In the 1970s, skyrocketing medical malpractice jury awards caused medical professional liability rates to soar. As a result, doctors couldn’t get the insurance coverage they needed to practice.
This problem was addressed with the implementation of caps on medical malpractice claims. According to Miller & Zois, 30 states currently have a cap on malpractice damages.
The Way Forward
The current situation is not temporary. The social and economic issues fueling nuclear verdicts are likely to persist.

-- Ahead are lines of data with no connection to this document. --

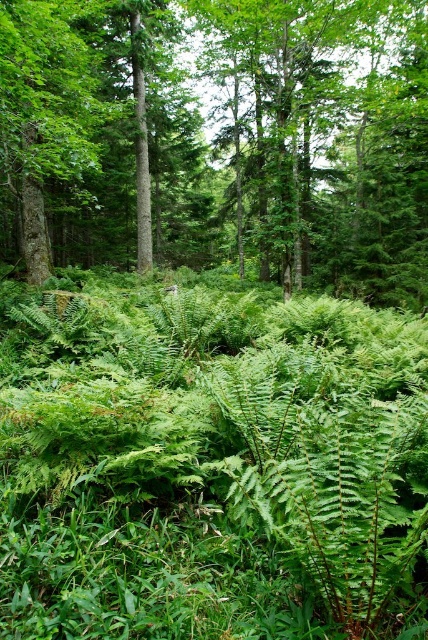 Based on the scene description, where is the green leafy grass at center located in terms of coordinates?

The green leafy grass at center is located at point coordinates of [211,467].

You are navigating through a forest and want to reach a specific point. You see two points marked in the image. Which point is closer to you, point (416,419) or point (35,259)?

Point (416,419) is in front of point (35,259), so it is closer to you. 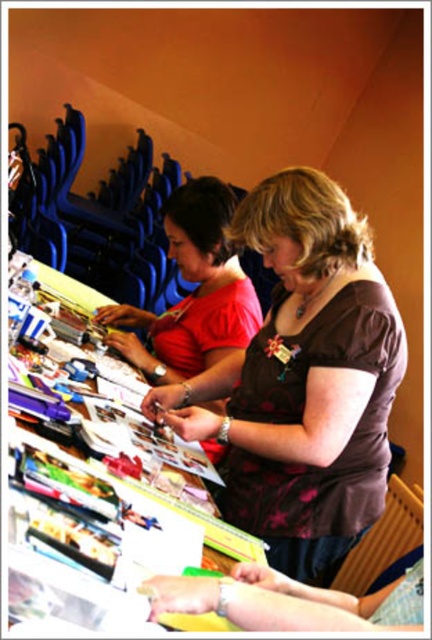 You are organizing a craft event and need to place a large box on the table. The box is wider than the wooden table at center. Can the brown textured blouse at center be moved to accommodate the box?

The brown textured blouse at center is wider than the wooden table at center, so moving it might create space for the large box. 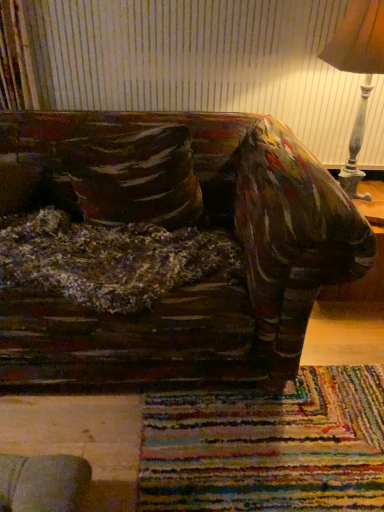 Question: Does point (340, 172) appear closer or farther from the camera than point (140, 164)?

Choices:
 (A) farther
 (B) closer

Answer: (A)

Question: From a real-world perspective, is wooden lampshade at upper right above or below velvety brown pillow at left?

Choices:
 (A) below
 (B) above

Answer: (B)

Question: Is wooden lampshade at upper right taller or shorter than velvety brown pillow at left?

Choices:
 (A) short
 (B) tall

Answer: (B)

Question: Based on their sizes in the image, would you say velvety brown pillow at left is bigger or smaller than wooden lampshade at upper right?

Choices:
 (A) small
 (B) big

Answer: (A)

Question: From a real-world perspective, relative to wooden lampshade at upper right, is velvety brown pillow at left vertically above or below?

Choices:
 (A) below
 (B) above

Answer: (A)

Question: Considering the relative positions of velvety brown pillow at left and wooden lampshade at upper right in the image provided, is velvety brown pillow at left to the left or to the right of wooden lampshade at upper right?

Choices:
 (A) right
 (B) left

Answer: (B)

Question: Does point (104, 196) appear closer or farther from the camera than point (372, 62)?

Choices:
 (A) farther
 (B) closer

Answer: (A) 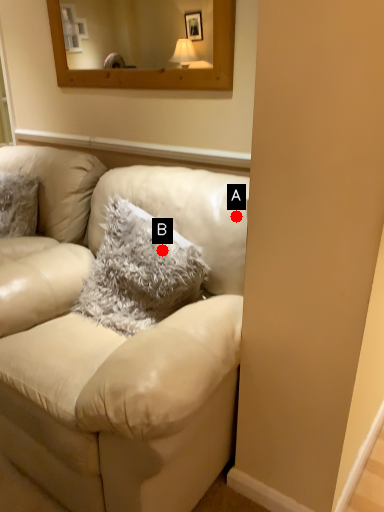 Question: Two points are circled on the image, labeled by A and B beside each circle. Among these points, which one is farthest from the camera?

Choices:
 (A) A is further
 (B) B is further

Answer: (B) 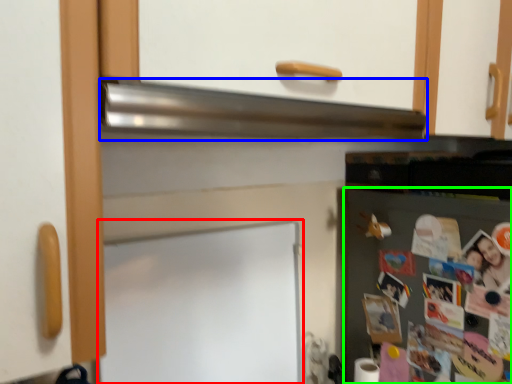 Question: Considering the real-world distances, which object is closest to bulletin board (highlighted by a red box)? exhaust hood (highlighted by a blue box) or fridge (highlighted by a green box).

Choices:
 (A) exhaust hood
 (B) fridge

Answer: (A) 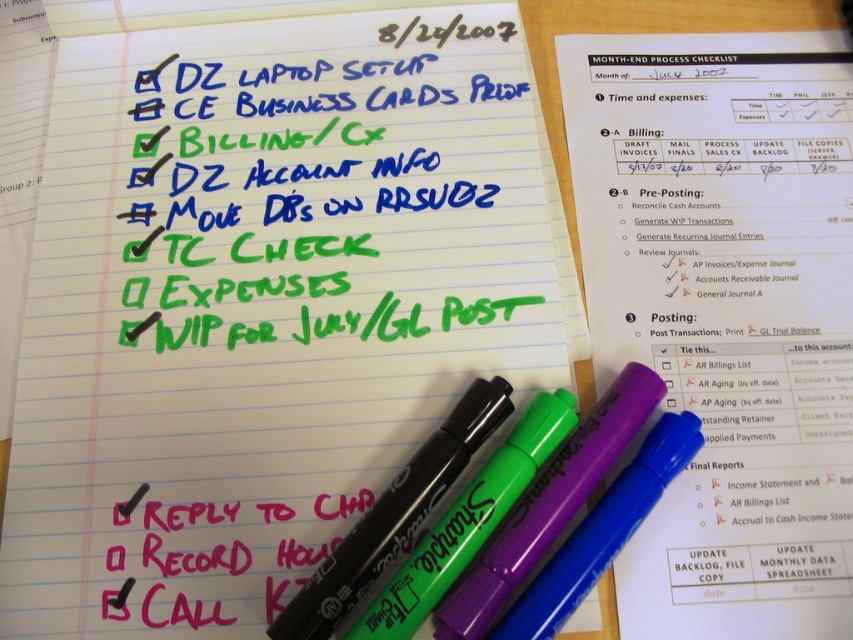 You are organizing a desk and need to place the white lined paper at center and the white paper at upper center. According to the scene, which paper is covering the other?

The white lined paper at center is positioned over the white paper at upper center, so it is covering the other.

You are organizing a desk and need to place a 12 inch ruler between the white lined paper at center and the white paper at upper center. Will the ruler fit between them?

The distance between the white lined paper at center and the white paper at upper center is 10.36 inches, so the 12 inch ruler will not fit between them as it is longer than the available space. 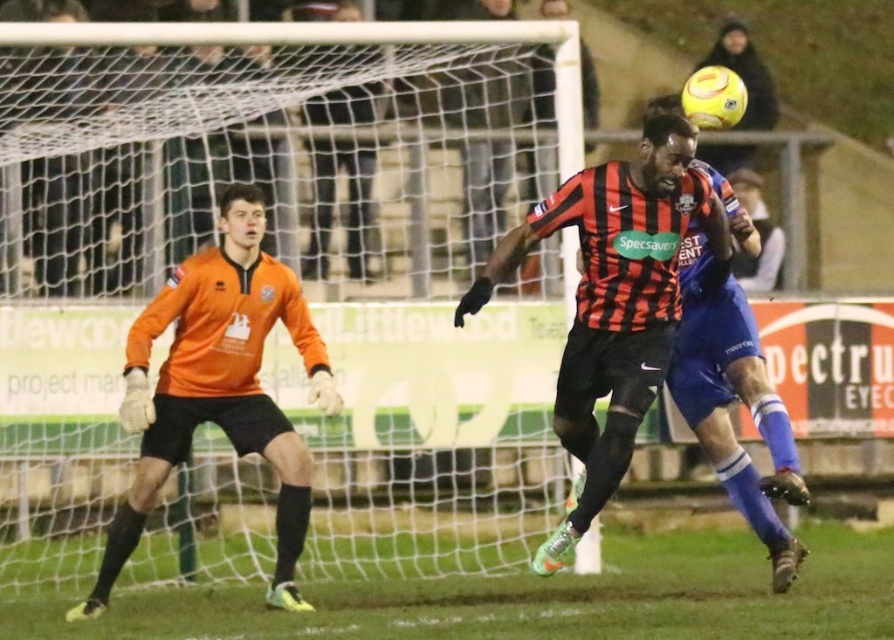 How much distance is there between red and black striped jersey at center and orange jersey at left?

red and black striped jersey at center is 2.03 meters away from orange jersey at left.

Is point (584, 216) closer to viewer compared to point (299, 324)?

Yes.

Where is `red and black striped jersey at center`? red and black striped jersey at center is located at coordinates (614, 301).

Based on the photo, does matte orange goalkeeper jersey at left appear under red and black striped jersey at center?

Incorrect, matte orange goalkeeper jersey at left is not positioned below red and black striped jersey at center.

Can you confirm if matte orange goalkeeper jersey at left is shorter than red and black striped jersey at center?

Yes.

Describe the element at coordinates (285, 276) in the screenshot. I see `matte orange goalkeeper jersey at left` at that location.

Find the location of a particular element. The width and height of the screenshot is (894, 640). matte orange goalkeeper jersey at left is located at coordinates (285, 276).

Is matte orange goalkeeper jersey at left thinner than orange jersey at left?

No, matte orange goalkeeper jersey at left is not thinner than orange jersey at left.

Measure the distance between point (x=342, y=412) and camera.

They are 11.12 meters apart.

Where is `matte orange goalkeeper jersey at left`? matte orange goalkeeper jersey at left is located at coordinates (285, 276). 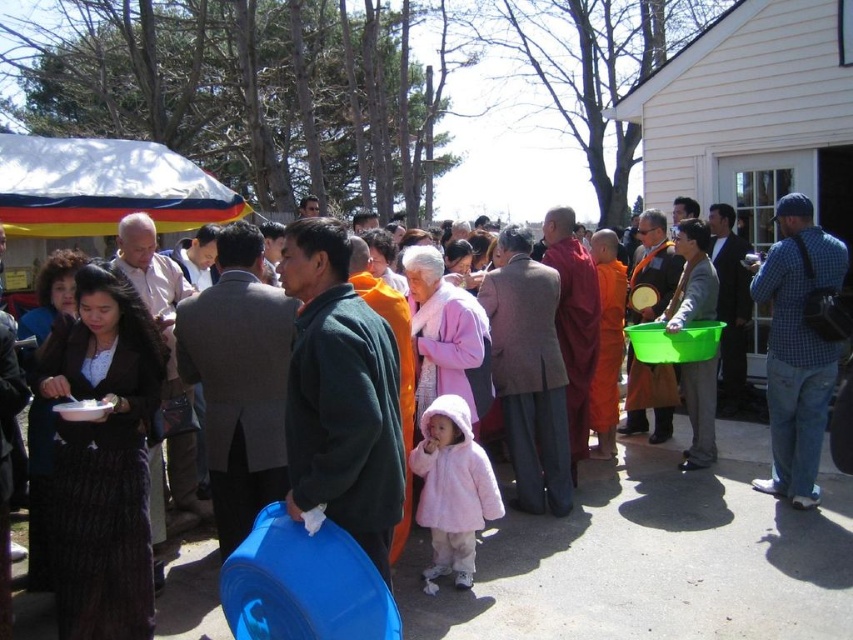 Question: Estimate the real-world distances between objects in this image. Which object is farther from the maroon silk robe at center?

Choices:
 (A) green cotton robe at center
 (B) dark green fleece at center
 (C) orange cloth at center
 (D) green plastic bucket at center

Answer: (B)

Question: Does velvet dark brown robe at left appear on the left side of orange cloth at center?

Choices:
 (A) no
 (B) yes

Answer: (B)

Question: Which of the following is the farthest from the observer?

Choices:
 (A) green fabric bucket at center-right
 (B) orange cotton robe at center
 (C) blue plaid shirt at right

Answer: (A)

Question: Can you confirm if velvet dark brown robe at left is smaller than green fabric bucket at center-right?

Choices:
 (A) yes
 (B) no

Answer: (A)

Question: Which object is the closest to the green cotton robe at center?

Choices:
 (A) blue plaid shirt at right
 (B) green fabric bucket at center-right

Answer: (A)

Question: Does dark green fleece at center have a greater width compared to orange cotton robe at center?

Choices:
 (A) no
 (B) yes

Answer: (A) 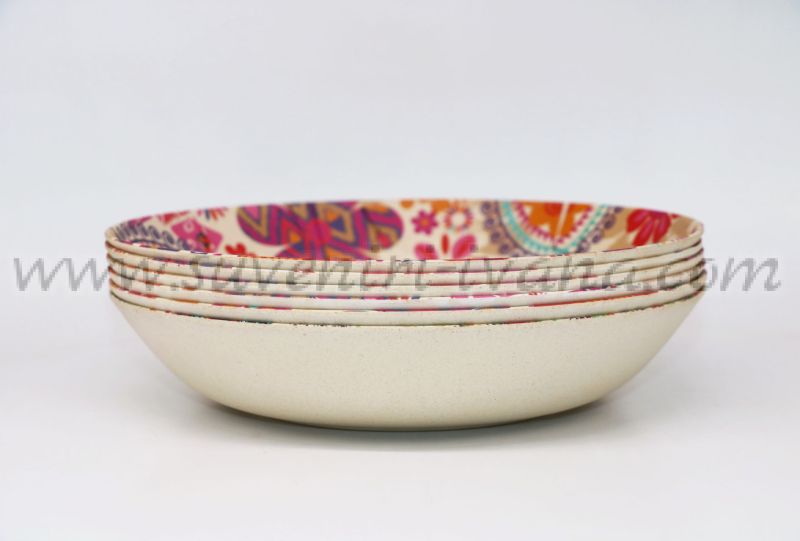 Find the location of a particular element. bowls is located at coordinates (366, 263), (366, 278), (365, 290), (362, 298), (365, 313), (366, 329). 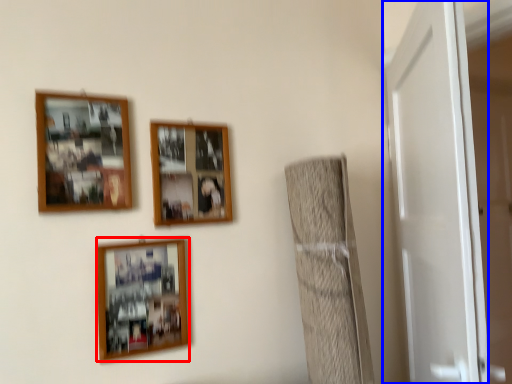 Question: Which object appears farthest to the camera in this image, picture frame (highlighted by a red box) or door (highlighted by a blue box)?

Choices:
 (A) picture frame
 (B) door

Answer: (A)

This is a difficult environment for businesses, and those that exercise reasonable care to keep the public safe may not be immune to large jury awards. Although it may seem like an uphill battle, companies must act now to minimize their risks. Below are some recommended measures:
- Keep claims down. The best way to keep your rates down and avoid nuclear verdicts is to push for a zero-accident culture. Claim frequency inevitably leads to claim severity. Double down on safety, loss prevention, employee selection and training with the goal of eliminating accidents. Develop policies and procedures that focus on safety. All these safety measures will make your company a more attractive underwriting risk and may enhance your ability to secure higher primary limits as well as umbrella coverage.
- Consider telematics. If your company operates a fleet, consider using telematics to track, document and correct driver behavior. Having accurate data can make a huge difference in the length of time needed to reach a verdict. The longer a trial goes, the higher the settlement will be, in many cases. Use telematics data both as a loss prevention training tool and as evidence to delineate the facts of the case.
- Document everything. In litigation, attorneys will search for inconsistencies between your company’s stated policies and actual practices. Be ready to prove that you “walk your talk” by documenting all quality assurance and safety endeavors. Your actions should reflect and affirm your company policies. This will improve the defensibility of any claims filed against you.
- Embrace corporate citizenship. When it comes to jury verdicts, the way a company is perceived can make a difference. Build a reputation as a socially responsible brand. Give back to your community, be kind to the environment and treat people fairly and equitably.
- Assess your liability limits. With social inflation, primary liability limits of $1M are often not enough. Ask your agent if it’s possible to increase your primary liability limit from $1M to $2M. Many insurers don’t offer limits of $2M yet, but it’s worth exploring. In addition to providing greater protection, higher liability limits can make you a more attractive risk for umbrella underwriters.
- Prepare early for umbrella underwriting. With exploding rates, shrinking capacity and heightened underwriting scrutiny, it’s important to start shopping for your umbrella early. Work with your broker to develop a strong narrative about your safety and risk management efforts, including clear and accurate data about your liability claim trends. Increase your umbrella limits if possible. It may cost-prohibitive and underwriting will be very selective.
The Ultimate Solution: Lobby for Change
Reasonable caps on jury verdicts, like those seen in medical malpractice, could improve the situation while still allowing businesses to be held accountable for wrongdoing.
If you are concerned about the current legal environment, work with your state and federal associations and political action committees to push for tort reform.
In addition, lobby insurance companies to develop a $2M primary liability product offering.